Sunday, March 15, 2009

Always Learning: Knowing Your Shutter Speeds

When I first started getting really interesting in seascape long exposures, I had no clue how long of a shutter speed to use. I filled many a memory card with trial and error shots (mostly errors) to determine what effect the duration of the shutter had on the appearance of the water.

I distinctly remember shooting down near Big Sur and having great success with 8 seconds to create a misty feel to the water. I remember shooting one day in Santa Cruz and using 30 seconds and was pleasantly surprised at the "glassy" feel the ocean was given from such a long shutter.
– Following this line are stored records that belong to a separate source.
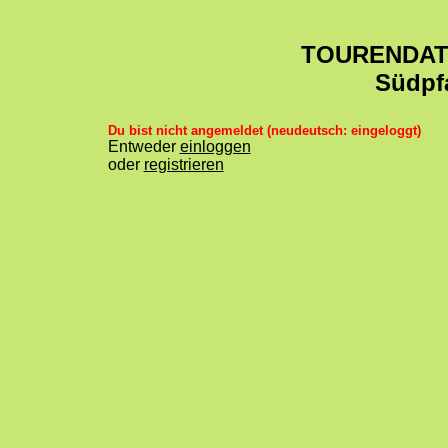
TOURENDA
Südpf
Du bist nicht angemeldet (neudeutsch: eingeloggt)
Entweder
einloggen
oder
registrieren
Since those early days, I have continued to learn through trial and error, but now the errors are fewer. I can now better visualize a scene and determine what shutter speed is required to get the shot I want.

In the shot above, I knew something in the close to a second would give me streaks of water long enough to cover more of the frame, but short enough to retain the detail between the white water. I still used my neutral density grad filters to hold back the sky as this hot was a solid half hour after sunrise and the sky was getting brighter. I increased my ISO 2/3 of stop to keep my aperture relatively small in order to get the depth I wanted, all while keeping the quick shutter speed to freeze the rush of water.

I am excited by all the learning, the trial and error, and the increase in successful visualization and execution. I am not a professional, but I do have goals. One of them is to always keep learning, and another is to hopefully get better. Getting out there to shoot often is one of the best ways to do this.


  1. nice post Jim, it really helps getting to know your settings inside and out, great photo

  2. Your photos are wonderful but you are a good writer too :) This was my first visit but not the last...very interesting and helpful for a novice as I.